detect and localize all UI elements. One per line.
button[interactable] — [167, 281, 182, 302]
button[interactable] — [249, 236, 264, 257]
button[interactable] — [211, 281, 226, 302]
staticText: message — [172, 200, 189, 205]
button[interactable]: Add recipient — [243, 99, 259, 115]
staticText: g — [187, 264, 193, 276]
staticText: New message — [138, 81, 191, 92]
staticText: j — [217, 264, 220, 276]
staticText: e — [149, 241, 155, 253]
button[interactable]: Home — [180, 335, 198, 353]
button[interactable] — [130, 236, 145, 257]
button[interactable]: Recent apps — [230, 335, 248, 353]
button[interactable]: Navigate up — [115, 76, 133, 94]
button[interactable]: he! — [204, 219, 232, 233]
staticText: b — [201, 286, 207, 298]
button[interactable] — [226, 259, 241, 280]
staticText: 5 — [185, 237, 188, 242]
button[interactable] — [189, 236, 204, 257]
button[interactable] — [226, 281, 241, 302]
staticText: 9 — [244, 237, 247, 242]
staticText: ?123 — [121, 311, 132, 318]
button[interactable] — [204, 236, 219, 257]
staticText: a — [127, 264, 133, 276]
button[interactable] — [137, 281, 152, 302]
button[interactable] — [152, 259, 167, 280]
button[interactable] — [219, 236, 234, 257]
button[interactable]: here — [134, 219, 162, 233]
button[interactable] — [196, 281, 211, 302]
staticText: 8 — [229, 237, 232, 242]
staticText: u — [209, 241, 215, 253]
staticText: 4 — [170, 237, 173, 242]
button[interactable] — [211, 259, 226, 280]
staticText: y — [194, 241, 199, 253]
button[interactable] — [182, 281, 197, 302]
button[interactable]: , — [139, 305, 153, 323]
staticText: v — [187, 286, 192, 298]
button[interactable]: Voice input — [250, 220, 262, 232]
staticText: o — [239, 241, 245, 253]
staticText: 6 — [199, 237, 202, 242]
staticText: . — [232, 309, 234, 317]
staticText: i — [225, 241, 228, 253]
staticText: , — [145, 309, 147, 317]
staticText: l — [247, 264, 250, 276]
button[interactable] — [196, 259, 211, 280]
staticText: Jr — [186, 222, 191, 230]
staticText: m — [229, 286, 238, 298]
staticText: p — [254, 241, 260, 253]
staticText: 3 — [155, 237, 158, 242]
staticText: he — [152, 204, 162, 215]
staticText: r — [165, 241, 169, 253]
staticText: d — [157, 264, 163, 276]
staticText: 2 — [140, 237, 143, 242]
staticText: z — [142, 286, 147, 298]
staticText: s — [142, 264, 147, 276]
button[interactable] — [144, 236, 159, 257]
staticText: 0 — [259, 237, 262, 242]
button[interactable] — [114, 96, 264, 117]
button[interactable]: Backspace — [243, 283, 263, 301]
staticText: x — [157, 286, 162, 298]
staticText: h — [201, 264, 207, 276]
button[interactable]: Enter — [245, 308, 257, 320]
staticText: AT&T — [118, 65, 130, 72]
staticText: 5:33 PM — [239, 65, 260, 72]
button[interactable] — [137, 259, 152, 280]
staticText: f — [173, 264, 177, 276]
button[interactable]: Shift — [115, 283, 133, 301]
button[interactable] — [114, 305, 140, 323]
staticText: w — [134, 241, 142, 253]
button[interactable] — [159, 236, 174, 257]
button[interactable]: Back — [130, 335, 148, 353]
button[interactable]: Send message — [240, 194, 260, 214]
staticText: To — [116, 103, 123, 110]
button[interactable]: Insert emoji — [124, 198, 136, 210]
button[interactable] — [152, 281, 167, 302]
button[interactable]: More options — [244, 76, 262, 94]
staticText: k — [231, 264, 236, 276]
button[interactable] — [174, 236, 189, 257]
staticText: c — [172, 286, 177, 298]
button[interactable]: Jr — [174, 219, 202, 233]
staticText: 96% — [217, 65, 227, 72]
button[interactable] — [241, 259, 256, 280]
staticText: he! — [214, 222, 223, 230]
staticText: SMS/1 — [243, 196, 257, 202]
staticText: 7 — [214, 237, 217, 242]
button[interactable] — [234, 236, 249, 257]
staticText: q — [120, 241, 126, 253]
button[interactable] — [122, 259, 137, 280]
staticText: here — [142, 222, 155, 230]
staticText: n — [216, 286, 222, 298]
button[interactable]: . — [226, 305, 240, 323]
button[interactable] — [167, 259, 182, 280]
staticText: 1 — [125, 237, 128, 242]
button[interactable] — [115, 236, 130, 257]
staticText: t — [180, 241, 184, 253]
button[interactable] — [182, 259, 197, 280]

==

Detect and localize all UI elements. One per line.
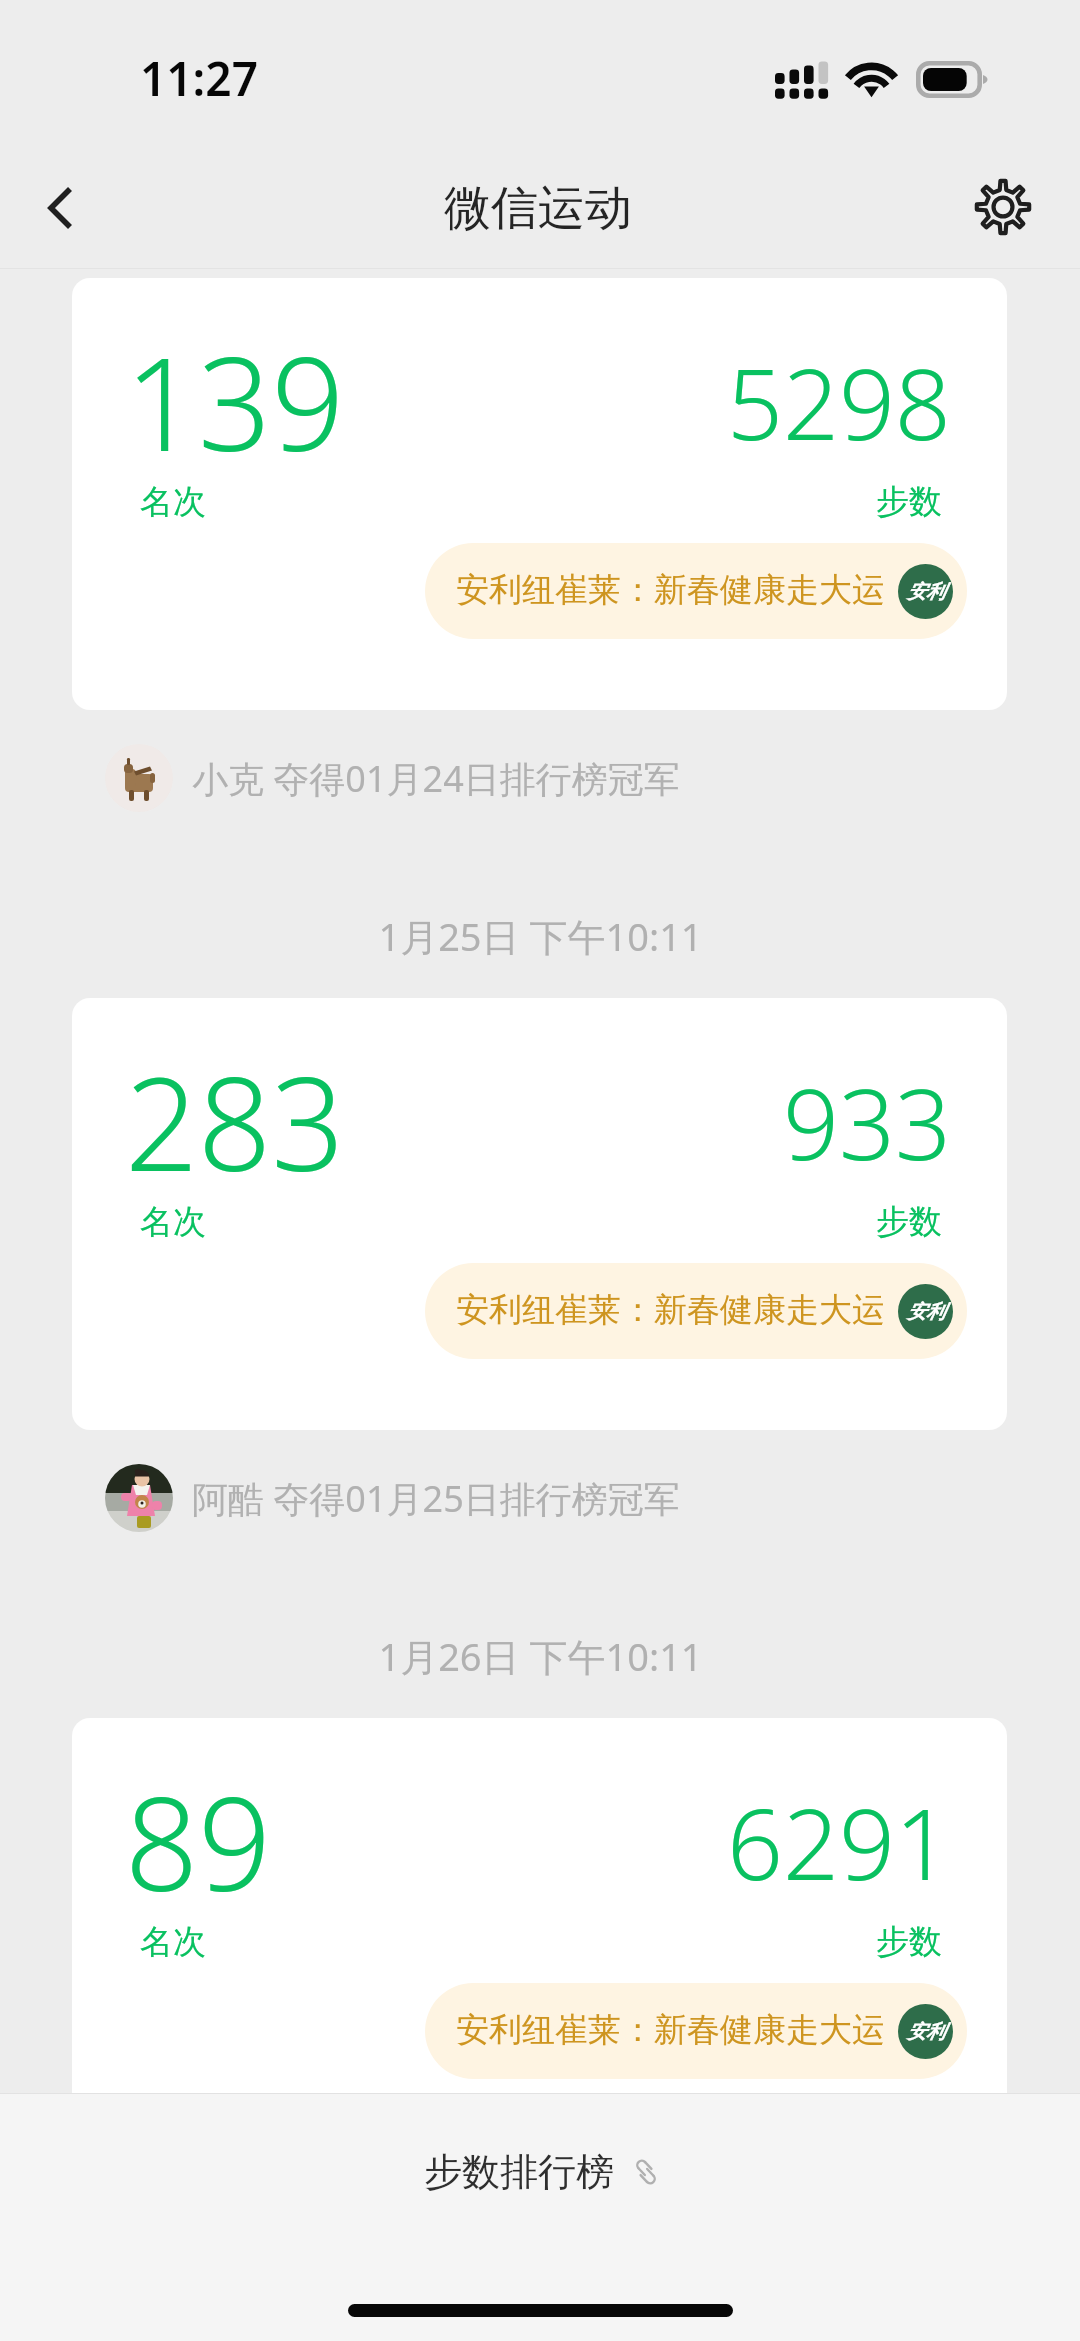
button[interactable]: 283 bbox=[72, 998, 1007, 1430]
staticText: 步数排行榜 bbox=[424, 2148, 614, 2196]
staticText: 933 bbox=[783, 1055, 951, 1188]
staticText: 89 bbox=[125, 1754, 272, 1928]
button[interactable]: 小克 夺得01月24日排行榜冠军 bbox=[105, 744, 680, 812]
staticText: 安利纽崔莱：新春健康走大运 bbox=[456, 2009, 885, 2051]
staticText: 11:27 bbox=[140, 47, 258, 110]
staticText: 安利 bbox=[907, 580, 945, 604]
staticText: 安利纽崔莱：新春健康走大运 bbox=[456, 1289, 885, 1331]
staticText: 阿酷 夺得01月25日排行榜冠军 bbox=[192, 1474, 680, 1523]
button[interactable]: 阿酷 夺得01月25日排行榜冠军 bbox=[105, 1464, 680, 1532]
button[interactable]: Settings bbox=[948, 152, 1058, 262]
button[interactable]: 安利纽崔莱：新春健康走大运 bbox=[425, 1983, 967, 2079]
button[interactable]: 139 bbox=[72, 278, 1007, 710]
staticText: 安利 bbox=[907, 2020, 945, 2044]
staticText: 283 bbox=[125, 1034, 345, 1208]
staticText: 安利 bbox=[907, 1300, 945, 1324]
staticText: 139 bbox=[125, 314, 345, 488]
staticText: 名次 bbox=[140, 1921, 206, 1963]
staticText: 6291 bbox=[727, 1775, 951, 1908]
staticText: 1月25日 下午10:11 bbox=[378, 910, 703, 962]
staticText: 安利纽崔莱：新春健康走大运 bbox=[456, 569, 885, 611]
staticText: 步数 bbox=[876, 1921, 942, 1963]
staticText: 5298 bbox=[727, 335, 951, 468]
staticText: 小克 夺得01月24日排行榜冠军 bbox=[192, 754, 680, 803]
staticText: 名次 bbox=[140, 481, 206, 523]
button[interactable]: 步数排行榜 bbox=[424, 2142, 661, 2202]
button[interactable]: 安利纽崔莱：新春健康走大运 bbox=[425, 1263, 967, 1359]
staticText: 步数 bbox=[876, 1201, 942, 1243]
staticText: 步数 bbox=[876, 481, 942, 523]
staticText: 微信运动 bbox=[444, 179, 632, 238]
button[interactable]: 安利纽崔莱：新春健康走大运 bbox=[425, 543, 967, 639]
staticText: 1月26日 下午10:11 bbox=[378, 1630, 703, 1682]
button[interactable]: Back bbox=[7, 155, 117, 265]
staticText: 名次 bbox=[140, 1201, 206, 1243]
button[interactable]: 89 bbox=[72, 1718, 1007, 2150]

TRY IT. Search the material for the word "新春健康走大运" and copy every matching line.

ANSWER FOR THE TASK.
staticText: 安利纽崔莱：新春健康走大运 bbox=[456, 2009, 885, 2051]
staticText: 安利纽崔莱：新春健康走大运 bbox=[456, 1289, 885, 1331]
button[interactable]: 安利纽崔莱：新春健康走大运 bbox=[425, 1983, 967, 2079]
staticText: 安利纽崔莱：新春健康走大运 bbox=[456, 569, 885, 611]
button[interactable]: 安利纽崔莱：新春健康走大运 bbox=[425, 1263, 967, 1359]
button[interactable]: 安利纽崔莱：新春健康走大运 bbox=[425, 543, 967, 639]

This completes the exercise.